Sentence Transformers documentation compares models: https://www.sbert.net/docs/pretrained_models.html

Massive Text Embedding Benchmark (MTEB) Leaderboard has 47 different models: https://huggingface.co/spaces/mteb/leaderboard

These will help you compare different models across a lot of benchmark datasets so you can figure out the best one for your use case.

rshah4 t1_j9cndve wrote on February 20, 2023 at 11:10 PM

Reply to [D] Compare open source LLMs by President_Xi_

Check out this great post that includes fine tuning Flan-T5, Language Models vs. The SAT Reading Test:

https://jeffq.com/blog/language-models-vs-the-sat-reading-test/

rshah4 t1_j974uys wrote on February 19, 2023 at 7:40 PM

Reply to [D] Does langchain upload all user’s data to Openai? by westeast1000

I believe going through azure to access the openai models, Microsoft has said they would delete data after 30 days. You could also consider using open source models like Flan-T5, but that means you need to host/setup the model.

rshah4 t1_j1nbfkn wrote on December 25, 2022 at 8:41 PM

Reply to [D] The case for deep learning for tabular data by dhruvnigam93

I am with you. While I generally favor trees for tabular data, there are some advantages of deep learning as you mentioned. I haven't heard many success stories out of industry for moving away from trees to deep learning, outside of Sean Taylor talking about using deep learning at Lyft. My guess is the extra complexity of using deep learning is probably only useful in a small set of use cases.

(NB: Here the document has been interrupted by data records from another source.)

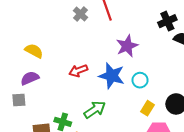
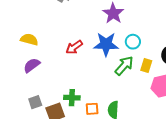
gray square: (19, 100) -> (35, 102), moved
green arrow: (95, 110) -> (124, 66), moved

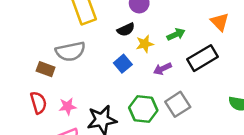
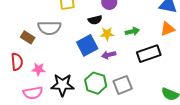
orange triangle: (220, 22) -> (168, 29), turned 42
blue square: (123, 64) -> (87, 45), size x1.5
purple arrow: (162, 69) -> (109, 55), moved

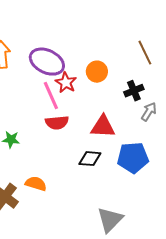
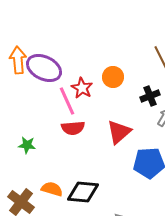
purple ellipse: (47, 62) -> (44, 68), moved
red triangle: (103, 127) -> (119, 132), turned -44
black diamond: (90, 159) -> (83, 192), moved, size x1.4

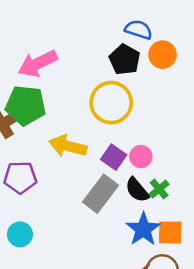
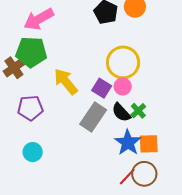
yellow circle: (111, 103) -> (123, 62), moved
yellow arrow: (68, 146) -> (66, 82), turned 40

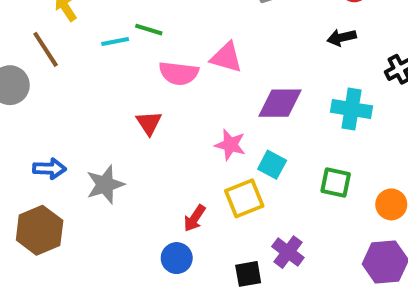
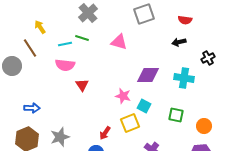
pink triangle: (226, 57) -> (119, 42), moved
pink semicircle: (179, 73) -> (65, 65), moved
gray star: (105, 185) -> (60, 137), moved

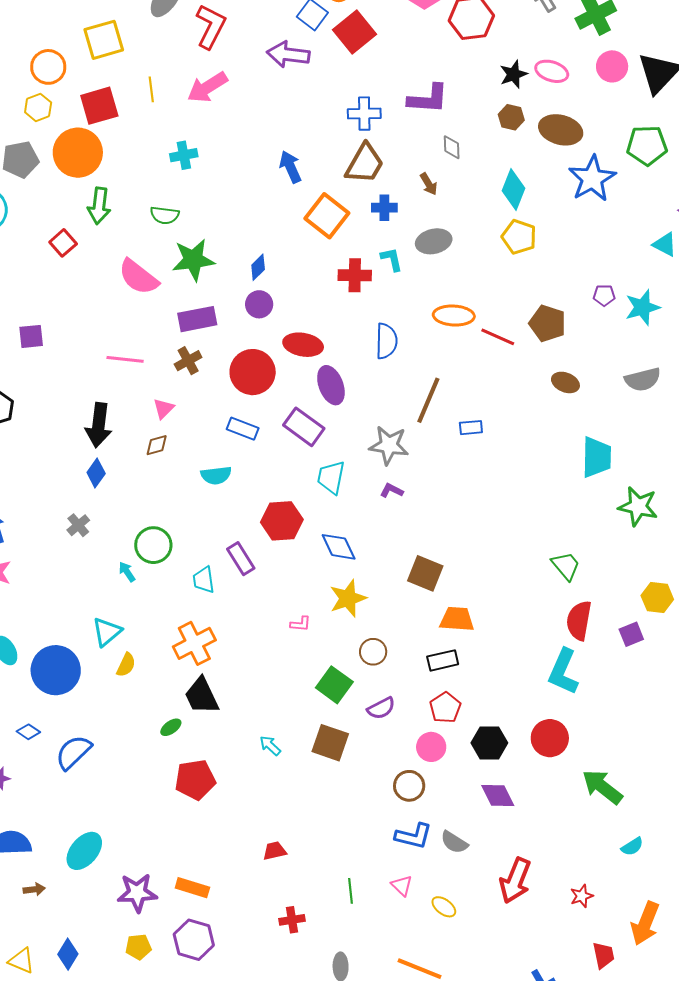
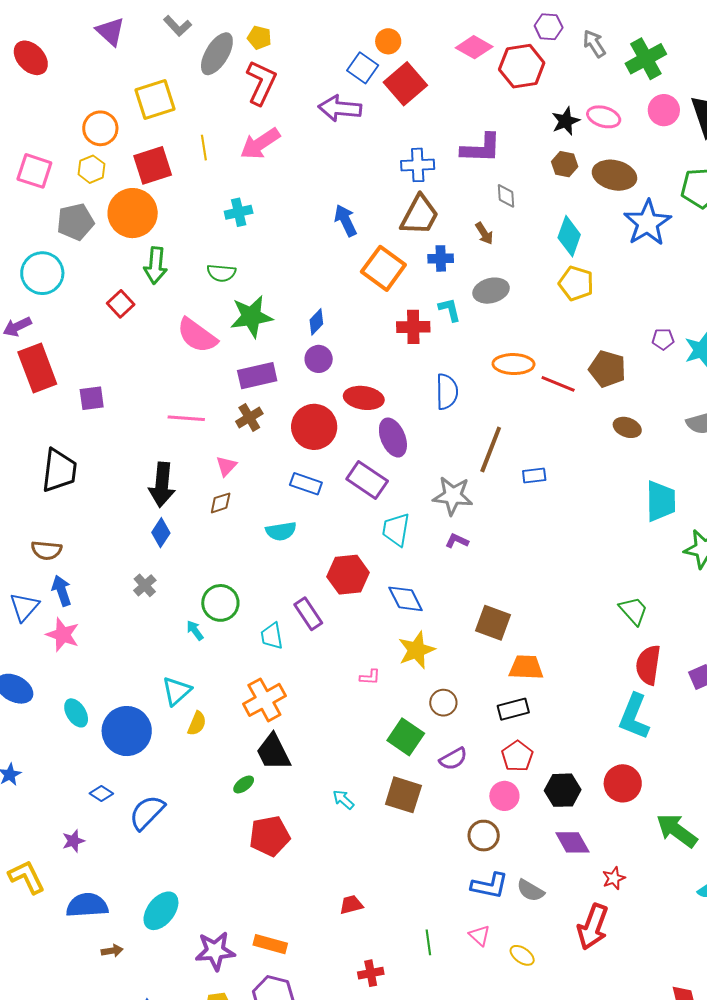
red star: (582, 896) -> (614, 878), moved

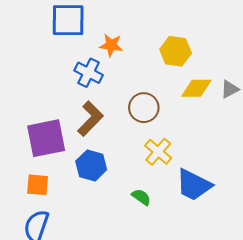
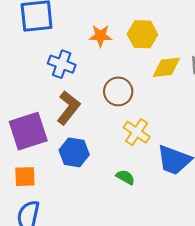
orange star: (111, 45) -> (100, 36), moved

Deep learning is probably also useful in multimodal use cases. If people are using deep learning for tabular because of these advantages, I would love to hear about it.

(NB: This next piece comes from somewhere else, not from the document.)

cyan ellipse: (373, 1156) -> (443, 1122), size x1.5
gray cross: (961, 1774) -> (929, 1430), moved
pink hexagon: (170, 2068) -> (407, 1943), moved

rshah4 t1_izbymy6 wrote on December 7, 2022 at 11:57 PM

Reply to comment by kayhai in [Discussion] No-code ML for engineers by kayhai

If you have repeatable use cases, you can build a simple app like streamlit that applies the ML. But this way you can set some boundaries on how they are using ML. Glad you get it.

rshah4 t1_izb32qr wrote on December 7, 2022 at 8:20 PM

Reply to [Discussion] No-code ML for engineers by kayhai

This is tough. I use to work for a large AutoML company that worked with oil and gas companies. It's difficult and often frustrating for non ML people to use AutoML tools. To use ML you need to know how to setup your problem - what is the target, partitioning data, . . It takes an understanding of ML to do this. Otherwise you will end up with people with 20 rows of data wanting to make a prediction or trying to use ML for something a simple rule would do or building a multilabel model where a binary model would have been better.

My suggestion is to keep them in the descriptive world, and if they want to move to ML, someone needs to introduce ML concepts to them before they start using the tools.